------ DATASET EXCERPTS

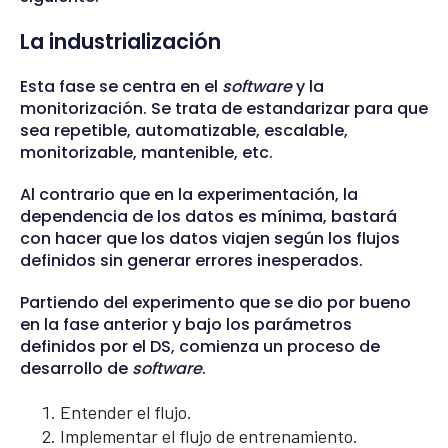
La industrialización
Esta fase se centra en el
software
y la
monitorización. Se trata de estandarizar para que
sea repetible, automatizable, escalable,
monitorizable, mantenible, etc.
Al contrario que en la experimentación, la
dependencia de los datos es mínima, bastará
con hacer que los datos viajen según los flujos
definidos sin generar errores inesperados.
Partiendo del experimento que se dio por bueno
en la fase anterior y bajo los parámetros
definidos por el DS, comienza un proceso de
desarrollo de
software
.
Entender el flujo.
Implementar el flujo de entrenamiento.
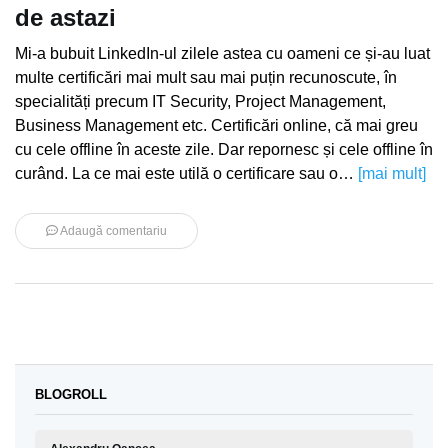
de astazi
Mi-a bubuit LinkedIn-ul zilele astea cu oameni ce și-au luat
multe certificări mai mult sau mai puțin recunoscute, în
specialități precum IT Security, Project Management,
Business Management etc. Certificări online, că mai greu
cu cele offline în aceste zile. Dar repornesc și cele offline în
curând. La ce mai este utilă o certificare sau o…
[mai mult]
Adaugă comentariu
BLOGROLL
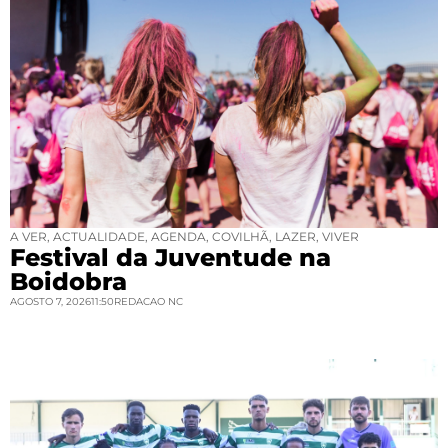
A VER
,
ACTUALIDADE
,
AGENDA
,
COVILHÃ
,
LAZER
,
VIVER
Festival da Juventude na
Boidobra
AGOSTO 7, 2026
11:50
REDACAO NC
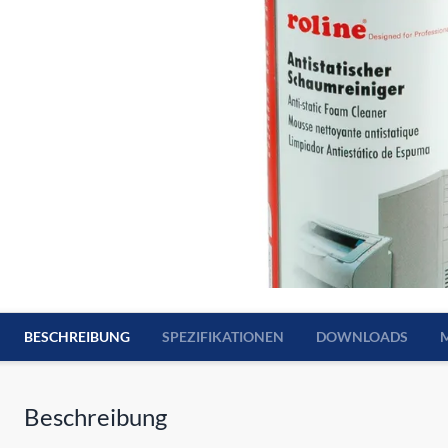
BESCHREIBUNG
SPEZIFIKATIONEN
DOWNLOADS
Beschreibung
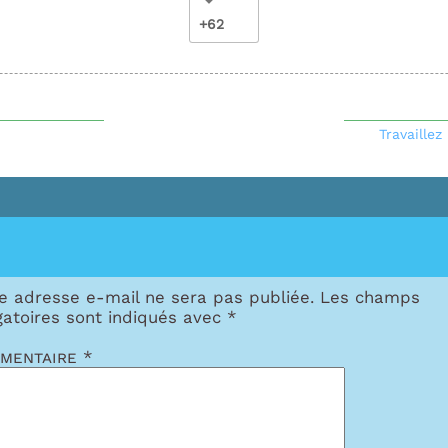
+62
Travaillez
e adresse e-mail ne sera pas publiée.
Les champs
gatoires sont indiqués avec
*
mentaire
*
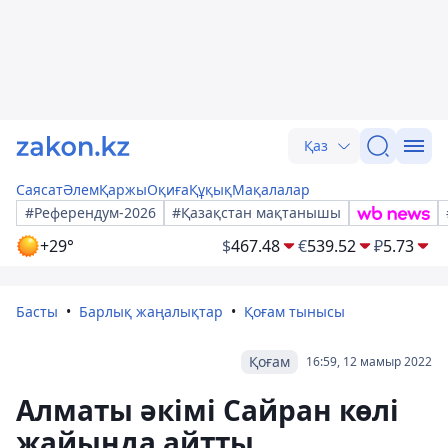
Қаз
Саясат
Әлем
Қаржы
Оқиға
Құқық
Мақалалар
#Референдум-2026
#Қазақстан мақтанышы
+29°
$
467.48
€
539.52
₽
5.73
Басты
Барлық жаңалықтар
Қоғам тынысы
Қоғам
16:59, 12 мамыр 2022
Алматы әкімі Сайран көлі
жайында айтты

------------

Once the pictures are removed, copy the listing exactly.

**RESPONSE BELOW:**
La industrialización
Esta fase se centra en el
software
y la
monitorización. Se trata de estandarizar para que
sea repetible, automatizable, escalable,
monitorizable, mantenible, etc.
Al contrario que en la experimentación, la
dependencia de los datos es mínima, bastará
con hacer que los datos viajen según los flujos
definidos sin generar errores inesperados.
Partiendo del experimento que se dio por bueno
en la fase anterior y bajo los parámetros
definidos por el DS, comienza un proceso de
desarrollo de
software
.
Entender el flujo.
Implementar el flujo de entrenamiento.
de astazi
Mi-a bubuit LinkedIn-ul zilele astea cu oameni ce și-au luat
multe certificări mai mult sau mai puțin recunoscute, în
specialități precum IT Security, Project Management,
Business Management etc. Certificări online, că mai greu
cu cele offline în aceste zile. Dar repornesc și cele offline în
curând. La ce mai este utilă o certificare sau o…
[mai mult]
Adaugă comentariu
BLOGROLL
A VER
,
ACTUALIDADE
,
AGENDA
,
COVILHÃ
,
LAZER
,
VIVER
Festival da Juventude na
Boidobra
AGOSTO 7, 2026
11:50
REDACAO NC
BESCHREIBUNG
SPEZIFIKATIONEN
DOWNLOADS
Beschreibung
+62
Travaillez
e adresse e-mail ne sera pas publiée.
Les champs
gatoires sont indiqués avec
*
mentaire
*
Қаз
Саясат
Әлем
Қаржы
Оқиға
Құқық
Мақалалар
#Референдум-2026
#Қазақстан мақтанышы
+29°
$
467.48
€
539.52
₽
5.73
Басты
Барлық жаңалықтар
Қоғам тынысы
Қоғам
16:59, 12 мамыр 2022
Алматы әкімі Сайран көлі
жайында айтты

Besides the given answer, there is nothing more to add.